Mediclaim Policy is basically a reimbursement plan offered by General Insurers wherein the insured gets reimbursed of the total bill amount of the medical expenses to the extent of an agreed sum assured. It includes the room charges, ICU charges, surgery and doctor charges etc. It includes a lot of exclusions which the policy holder must read before buying the Mediclaim. The Mediclaim includes the following two further categories:
Hospitalization Cash Policy is a plan offered by both Life and Non-Life Insurers wherein the Insured gets pre-determined cash benefit on a daily basis irrespective of the hospitalization expenses being incurred. It is not a fully comprehensive health insurance plan because it doesn't cover the cost of medical treatment but pays lump sum amount to the policy holder on per day basis during the treatment/hospitalization. It acts a complimentary plan to the Mediclaim plans. TATA-AIG General Insurance and Royal Sundaram offer Hospital cash benefit plan among Non-Life Insurers.
Critical-Care Plan: It is offered by both Life and General Insurers covering an individual for certain specified critical illnesses like cancer, stroke etc. This is also offered as a rider by Life Insurance companies for quite some time now attached to their Life Insurance Plans.

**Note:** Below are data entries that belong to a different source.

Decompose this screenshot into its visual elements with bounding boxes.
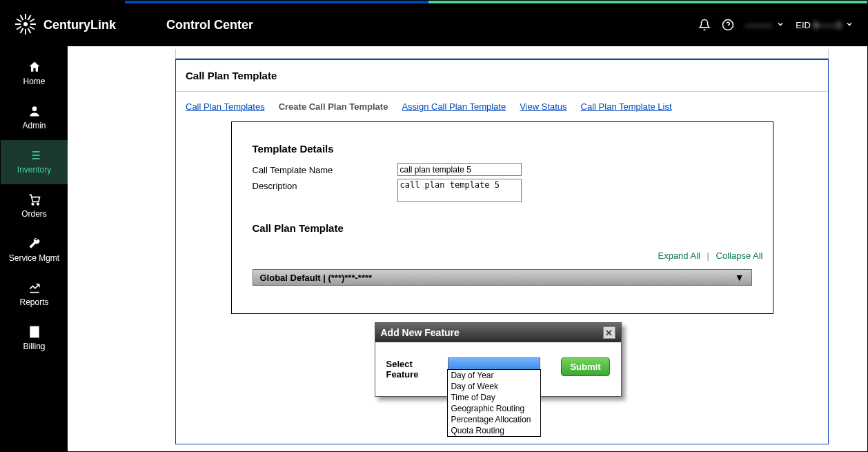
svg-rect-4 <box>30 23 36 25</box>
sidebar-item-label: Inventory <box>17 165 51 175</box>
svg-rect-7 <box>25 29 26 35</box>
user-menu[interactable]: ——— <box>745 20 785 30</box>
expand-all-link[interactable]: Expand All <box>658 250 700 261</box>
chevron-down-icon <box>776 20 785 30</box>
left-sidebar: Home Admin Inventory Orders Service Mgmt… <box>1 46 68 451</box>
svg-rect-1 <box>25 14 26 19</box>
panel-title-bar <box>175 49 829 59</box>
brand-block: CenturyLink <box>14 13 152 37</box>
option-day-of-week[interactable]: Day of Week <box>448 381 540 392</box>
description-label: Description <box>253 179 397 191</box>
eid-label: EID 9——3 <box>796 20 841 30</box>
svg-rect-11 <box>17 18 22 22</box>
sidebar-item-label: Service Mgmt <box>9 253 59 263</box>
svg-rect-9 <box>17 26 22 30</box>
call-template-name-label: Call Template Name <box>253 163 397 175</box>
select-feature-dropdown[interactable] <box>448 357 540 370</box>
accordion-global-default[interactable]: Global Default | (***)***-**** ▼ <box>253 269 752 286</box>
sidebar-item-home[interactable]: Home <box>1 52 68 96</box>
call-template-name-input[interactable] <box>397 163 522 176</box>
sidebar-item-label: Reports <box>19 297 48 307</box>
sidebar-item-label: Home <box>23 77 45 86</box>
breadcrumb: Call Plan Templates Create Call Plan Tem… <box>176 91 828 121</box>
svg-rect-2 <box>28 14 32 20</box>
bc-call-plan-templates[interactable]: Call Plan Templates <box>186 101 265 112</box>
option-percentage-allocation[interactable]: Percentage Allocation <box>448 414 540 425</box>
collapse-all-link[interactable]: Collapse All <box>716 250 763 261</box>
help-icon[interactable] <box>722 19 734 31</box>
sidebar-item-label: Billing <box>23 342 45 351</box>
eid-menu[interactable]: EID 9——3 <box>796 20 854 30</box>
svg-point-15 <box>32 106 37 111</box>
centurylink-logo-icon <box>14 13 37 37</box>
notifications-icon[interactable] <box>698 19 711 31</box>
sidebar-item-label: Orders <box>21 209 47 219</box>
divider: | <box>707 250 709 261</box>
template-form: Template Details Call Template Name Desc… <box>231 121 773 314</box>
svg-rect-5 <box>30 26 35 30</box>
sidebar-item-admin[interactable]: Admin <box>1 96 68 140</box>
section-call-plan-template: Call Plan Template <box>232 206 773 241</box>
svg-point-23 <box>37 203 39 205</box>
bc-call-plan-template-list[interactable]: Call Plan Template List <box>581 101 672 112</box>
svg-rect-10 <box>15 23 21 25</box>
global-header: CenturyLink Control Center ——— EID 9——3 <box>1 3 867 46</box>
bc-assign-call-plan-template[interactable]: Assign Call Plan Template <box>402 101 506 112</box>
sidebar-item-service-mgmt[interactable]: Service Mgmt <box>1 228 68 273</box>
modal-title: Add New Feature <box>381 327 460 338</box>
page-title: Call Plan Template <box>176 60 828 91</box>
option-time-of-day[interactable]: Time of Day <box>448 392 540 403</box>
bc-view-status[interactable]: View Status <box>520 101 566 112</box>
app-title: Control Center <box>166 18 253 32</box>
select-feature-options: Day of Year Day of Week Time of Day Geog… <box>447 369 541 437</box>
svg-rect-12 <box>20 14 24 20</box>
sidebar-item-label: Admin <box>22 121 46 130</box>
sidebar-item-reports[interactable]: Reports <box>1 273 68 317</box>
brand-name: CenturyLink <box>43 18 116 32</box>
add-new-feature-modal: Add New Feature ✕ Select Feature Day of … <box>375 322 622 397</box>
main-panel: Call Plan Template Call Plan Templates C… <box>175 59 829 444</box>
select-feature-label: Select Feature <box>386 357 439 380</box>
description-textarea[interactable]: call plan template 5 <box>397 179 522 202</box>
svg-point-0 <box>23 22 28 26</box>
svg-rect-6 <box>28 28 32 33</box>
sidebar-item-inventory[interactable]: Inventory <box>1 140 68 184</box>
option-geographic-routing[interactable]: Geographic Routing <box>448 403 540 414</box>
accordion-label: Global Default | (***)***-**** <box>260 273 373 283</box>
option-quota-routing[interactable]: Quota Routing <box>448 425 540 436</box>
chevron-down-icon <box>845 20 854 30</box>
svg-rect-8 <box>20 28 24 33</box>
modal-header: Add New Feature ✕ <box>375 323 621 342</box>
submit-button[interactable]: Submit <box>561 357 609 376</box>
user-label: ——— <box>745 20 772 30</box>
sidebar-item-orders[interactable]: Orders <box>1 184 68 228</box>
top-accent-bar <box>1 1 867 3</box>
svg-text:$: $ <box>32 328 36 335</box>
section-template-details: Template Details <box>232 135 773 161</box>
close-icon[interactable]: ✕ <box>603 326 615 339</box>
bc-create-call-plan-template: Create Call Plan Template <box>279 101 388 112</box>
chevron-down-icon: ▼ <box>735 272 744 283</box>
sidebar-item-billing[interactable]: $ Billing <box>1 317 68 361</box>
svg-rect-3 <box>30 18 35 22</box>
option-day-of-year[interactable]: Day of Year <box>448 370 540 381</box>
svg-point-22 <box>32 203 34 205</box>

You must take a cover either as a rider or as a standalone plan in your portfolio.
Health Insurance Tax Benefits
Health Insurance products are eligible for tax benefits under section 80D of the Income Tax Act, 1961. Premium paid under health insurance holds a tax deduction upto Rs 15,000 for you, your spouse and dependent children.

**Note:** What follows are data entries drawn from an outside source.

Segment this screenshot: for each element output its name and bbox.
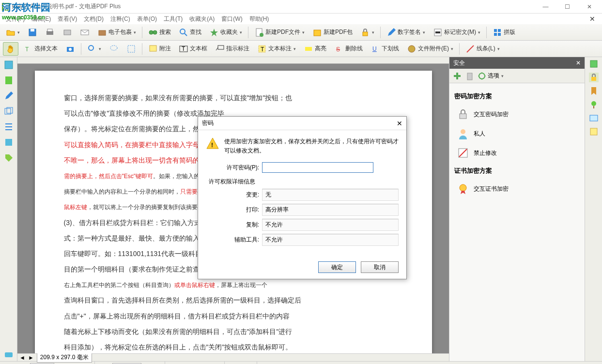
bookmarks-panel-icon[interactable] <box>3 75 15 86</box>
highlight-icon <box>304 44 313 54</box>
single-page-button[interactable] <box>261 363 272 364</box>
highlight-tool[interactable]: 高亮 <box>301 42 329 56</box>
first-page-button[interactable]: ⏮ <box>3 363 14 364</box>
zoom-in-button[interactable]: + <box>150 363 161 364</box>
bottom-info-bar: ◄ ► 209.9 x 297.0 毫米 <box>17 353 449 361</box>
pages-panel-icon[interactable] <box>3 59 15 71</box>
tile-button[interactable]: 拼版 <box>490 26 518 39</box>
textmark-icon: T <box>257 44 267 54</box>
hand-tool[interactable] <box>3 42 18 56</box>
add-security-button[interactable] <box>452 71 462 81</box>
lasso-tool[interactable] <box>106 42 122 56</box>
arrow-left-icon[interactable]: ◄ <box>19 354 25 361</box>
new-package-button[interactable]: 新建PDF包 <box>309 26 355 39</box>
binoculars-button[interactable]: 搜索 <box>145 26 174 39</box>
ok-button[interactable]: 确定 <box>318 261 356 273</box>
structure-panel-icon[interactable] <box>3 121 15 133</box>
marquee-tool[interactable] <box>123 42 139 56</box>
assist-label: 辅助工具: <box>206 236 259 244</box>
maximize-button[interactable]: ☐ <box>556 0 578 13</box>
line-tool[interactable]: 线条(L)▾ <box>463 42 503 56</box>
fit-page-button[interactable] <box>183 363 193 364</box>
email-button[interactable] <box>77 26 93 39</box>
stamp-panel-icon[interactable] <box>589 59 599 69</box>
security-options-button[interactable]: 选项▾ <box>478 72 504 80</box>
find-button[interactable]: 查找 <box>176 26 204 39</box>
tags-panel-icon[interactable] <box>3 152 15 164</box>
zoom-out-button[interactable]: − <box>99 363 109 364</box>
last-page-button[interactable]: ⏭ <box>80 363 91 364</box>
textbox-tool[interactable]: T文本框 <box>176 42 210 56</box>
password-input[interactable] <box>262 162 373 173</box>
sign-button[interactable]: 数字签名▾ <box>384 26 428 39</box>
menu-favorites[interactable]: 收藏夹(A) <box>186 14 217 24</box>
image-panel-icon[interactable] <box>589 113 599 123</box>
articles-panel-icon[interactable] <box>3 136 15 148</box>
comments-panel-icon[interactable] <box>3 349 15 361</box>
print-button[interactable] <box>42 26 58 39</box>
doc-close-icon[interactable]: ✕ <box>587 14 598 24</box>
menu-form[interactable]: 表单(O) <box>134 14 160 24</box>
menubar: 文件(F) 编辑(E) 查看(V) 文档(D) 注释(C) 表单(O) 工具(T… <box>0 14 602 24</box>
save-button[interactable] <box>25 26 40 39</box>
svg-rect-34 <box>305 47 312 51</box>
snapshot-tool[interactable] <box>62 42 78 56</box>
underline-tool[interactable]: U下划线 <box>368 42 402 56</box>
menu-view[interactable]: 查看(V) <box>55 14 80 24</box>
redact-button[interactable]: 标记密文(M)▾ <box>430 26 483 39</box>
menu-help[interactable]: 帮助(H) <box>247 14 272 24</box>
menu-tools[interactable]: 工具(T) <box>161 14 185 24</box>
menu-file[interactable]: 文件(F) <box>3 14 28 24</box>
minimize-button[interactable]: — <box>535 0 556 13</box>
textmark-tool[interactable]: T文本标注▾ <box>254 42 299 56</box>
note-tool[interactable]: 附注 <box>145 42 174 56</box>
rotate-cw-button[interactable]: ↷ <box>242 363 253 364</box>
signatures-panel-icon[interactable] <box>3 90 15 102</box>
continuous-button[interactable] <box>275 363 285 364</box>
callout-tool[interactable]: 指示标注 <box>212 42 252 56</box>
panel-close-icon[interactable]: ✕ <box>576 60 581 66</box>
change-label: 变更: <box>206 191 259 199</box>
menu-edit[interactable]: 编辑(E) <box>29 14 54 24</box>
new-pdf-button[interactable]: 新建PDF文件▾ <box>251 26 308 39</box>
menu-comment[interactable]: 注释(C) <box>108 14 133 24</box>
close-button[interactable]: ✕ <box>578 0 600 13</box>
strikethrough-tool[interactable]: S删除线 <box>331 42 366 56</box>
fit-visible-button[interactable] <box>210 363 220 364</box>
clipart-panel-icon[interactable] <box>589 127 599 136</box>
menu-document[interactable]: 文档(D) <box>81 14 107 24</box>
continuous-facing-button[interactable] <box>302 363 312 364</box>
security-scheme-item[interactable]: 交互密码加密 <box>454 105 580 124</box>
security-scheme-item[interactable]: 交互证书加密 <box>454 179 580 198</box>
zoom-tool[interactable]: ▾ <box>84 42 104 56</box>
layers-panel-icon[interactable] <box>3 106 15 117</box>
dialog-close-icon[interactable]: ✕ <box>397 120 402 127</box>
rotate-ccw-button[interactable]: ↶ <box>229 363 239 364</box>
menu-window[interactable]: 窗口(W) <box>218 14 245 24</box>
favorites-button[interactable]: 收藏夹▾ <box>206 26 245 39</box>
delete-security-button[interactable] <box>465 71 475 81</box>
prev-page-button[interactable]: ◀ <box>16 363 27 364</box>
svg-point-13 <box>260 33 263 37</box>
hand-icon <box>6 44 15 54</box>
copy-label: 复制: <box>206 221 259 229</box>
svg-rect-19 <box>498 29 501 32</box>
facing-button[interactable] <box>288 363 299 364</box>
cancel-button[interactable]: 取消 <box>361 261 399 273</box>
security-scheme-item[interactable]: 禁止修改 <box>454 143 580 163</box>
bookmark-panel-icon[interactable] <box>589 86 599 96</box>
text-select-tool[interactable]: T选择文本 <box>20 42 61 56</box>
scan-button[interactable] <box>60 26 75 39</box>
epackage-button[interactable]: 电子包裹▾ <box>94 26 139 39</box>
security-scheme-item[interactable]: 私人 <box>454 124 580 143</box>
open-button[interactable]: ▾ <box>3 26 23 39</box>
arrow-right-icon[interactable]: ► <box>28 354 34 361</box>
next-page-button[interactable]: ▶ <box>66 363 77 364</box>
lock-button[interactable]: ▾ <box>357 26 377 39</box>
attachment-tool[interactable]: 文件附件(E)▾ <box>404 42 456 56</box>
destination-panel-icon[interactable] <box>589 100 599 109</box>
fit-actual-button[interactable]: 1:1 <box>169 363 180 364</box>
fit-width-button[interactable] <box>196 363 207 364</box>
svg-rect-1 <box>3 4 8 9</box>
security-panel-icon[interactable] <box>589 73 599 82</box>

Further more you can also claim another Rs. 15, 000 for tax deduction for your parents, in case of senior citizens (65 years or more) the above deductions are increased to Rs. 20,000
Family Floater Plan-in detail
For instance a person wants a health insurance for himself, his spouse and their children, the Family Floater plan offers insurance coverage to the entire family under one premium payment. Let's take an example wherein the person insures himself, his spouse and the dependent children with the individual insurance plans with a sum assured of Rs. 1 lakh each, he ends up paying premium ranging between Rs. 1000 - Rs. 2000 for each family member. On the other hand if the person would have opted for the family floater plan with the sum assured of Rs. 3 lakhs, the total premium would surely be less than the separate premium payments in individual health insurance plans. Moreover the separate health plan holds the cover of only Rs. 1 lakh as against Rs. 3 lakh in case of the Floater plan thus helping the family in case the medical treatment costs go beyond that.
Cashless Hospitalization
Cashless settlement implies that an individual doesn't have to settle a hospital bill out of his pocket; rather the bill gets settled directly by the insurance company. When you buy a Health Plan you are issued a Health Card along with the policy documents which would entitle you to get cashless claim at any of the company's network hospitals.

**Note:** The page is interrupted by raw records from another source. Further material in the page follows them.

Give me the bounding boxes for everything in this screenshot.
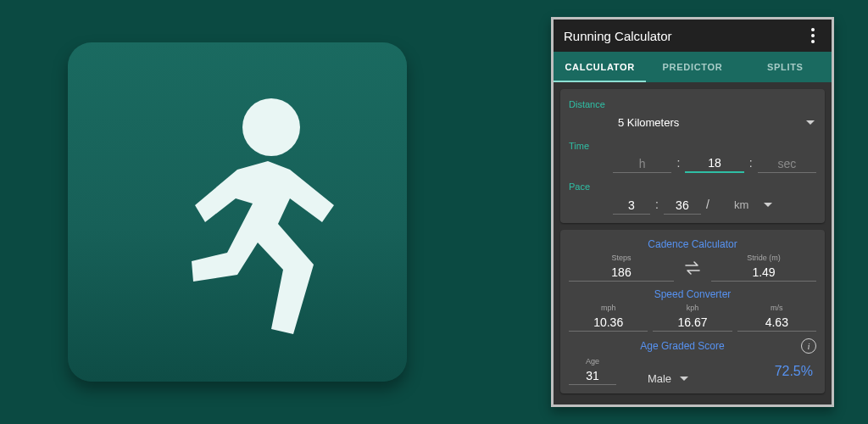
- pace-minutes-input[interactable]: 3: [613, 197, 650, 215]
- colon: :: [676, 156, 680, 171]
- pace-unit-value: km: [720, 198, 764, 211]
- time-hours-input[interactable]: h: [613, 155, 671, 173]
- pace-seconds-input[interactable]: 36: [664, 197, 701, 215]
- info-icon[interactable]: i: [801, 338, 816, 354]
- distance-value: 5 Kilometers: [618, 116, 679, 129]
- pace-label: Pace: [569, 181, 608, 192]
- app-launcher-icon: [68, 42, 407, 382]
- age-graded-score: 72.5%: [720, 364, 816, 379]
- colon: :: [749, 156, 753, 171]
- slash: /: [706, 198, 709, 213]
- overflow-menu-icon[interactable]: [804, 25, 821, 47]
- age-mini-label: Age: [586, 357, 599, 365]
- svg-point-0: [242, 98, 300, 156]
- swap-icon[interactable]: [681, 259, 704, 276]
- mph-mini-label: mph: [601, 304, 616, 312]
- phone-frame: Running Calculator CALCULATOR PREDICTOR …: [551, 17, 834, 407]
- tabs: CALCULATOR PREDICTOR SPLITS: [554, 52, 832, 82]
- steps-input[interactable]: 186: [569, 264, 674, 282]
- chevron-down-icon: [680, 377, 688, 381]
- colon: :: [655, 198, 659, 213]
- tab-calculator[interactable]: CALCULATOR: [554, 52, 646, 82]
- chevron-down-icon: [764, 203, 772, 207]
- screen-body: Distance 5 Kilometers Time h : 18 : sec: [554, 82, 832, 404]
- tab-predictor[interactable]: PREDICTOR: [646, 52, 738, 82]
- ms-input[interactable]: 4.63: [737, 314, 816, 332]
- time-seconds-input[interactable]: sec: [758, 155, 816, 173]
- tools-card: Cadence Calculator Steps 186 Stride (m) …: [560, 230, 825, 393]
- app-title: Running Calculator: [564, 29, 804, 43]
- pace-unit-select[interactable]: km: [715, 195, 774, 215]
- time-label: Time: [569, 141, 608, 151]
- main-card: Distance 5 Kilometers Time h : 18 : sec: [560, 89, 825, 223]
- cadence-title: Cadence Calculator: [569, 238, 816, 250]
- chevron-down-icon: [806, 120, 815, 125]
- age-input[interactable]: 31: [569, 367, 616, 385]
- steps-mini-label: Steps: [611, 254, 631, 262]
- mph-input[interactable]: 10.36: [569, 314, 648, 332]
- tab-splits[interactable]: SPLITS: [739, 52, 832, 82]
- distance-label: Distance: [569, 99, 608, 109]
- time-minutes-input[interactable]: 18: [685, 154, 743, 173]
- runner-icon: [68, 42, 407, 382]
- speed-title: Speed Converter: [569, 288, 816, 300]
- agegrade-title: Age Graded Score: [569, 340, 796, 352]
- stride-mini-label: Stride (m): [747, 254, 781, 262]
- kph-mini-label: kph: [687, 304, 699, 312]
- kph-input[interactable]: 16.67: [653, 314, 732, 332]
- distance-select[interactable]: 5 Kilometers: [613, 113, 816, 132]
- gender-value: Male: [648, 372, 671, 385]
- ms-mini-label: m/s: [771, 304, 783, 312]
- app-bar: Running Calculator: [554, 20, 832, 52]
- stride-input[interactable]: 1.49: [711, 264, 816, 282]
- gender-select[interactable]: Male: [621, 372, 715, 385]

What do you do in case of a claim?
You should walk into a network hospital and get the treatment done and the bills paid through the Health Card. In case of hospitalization you need to give the card number to the network hospital, you must pre-authorize from the TPA (Intermediary between the Insurance Company and the hospital) and will process the cashless settlement after the verification of your policy details. You should know the formalities required for cashless settlement as some insurance companies are required to be notified 48 hours before hospitalization.
If you don't opt for cashless settlement, you need to settle bills at the hospital and get them reimbursed later.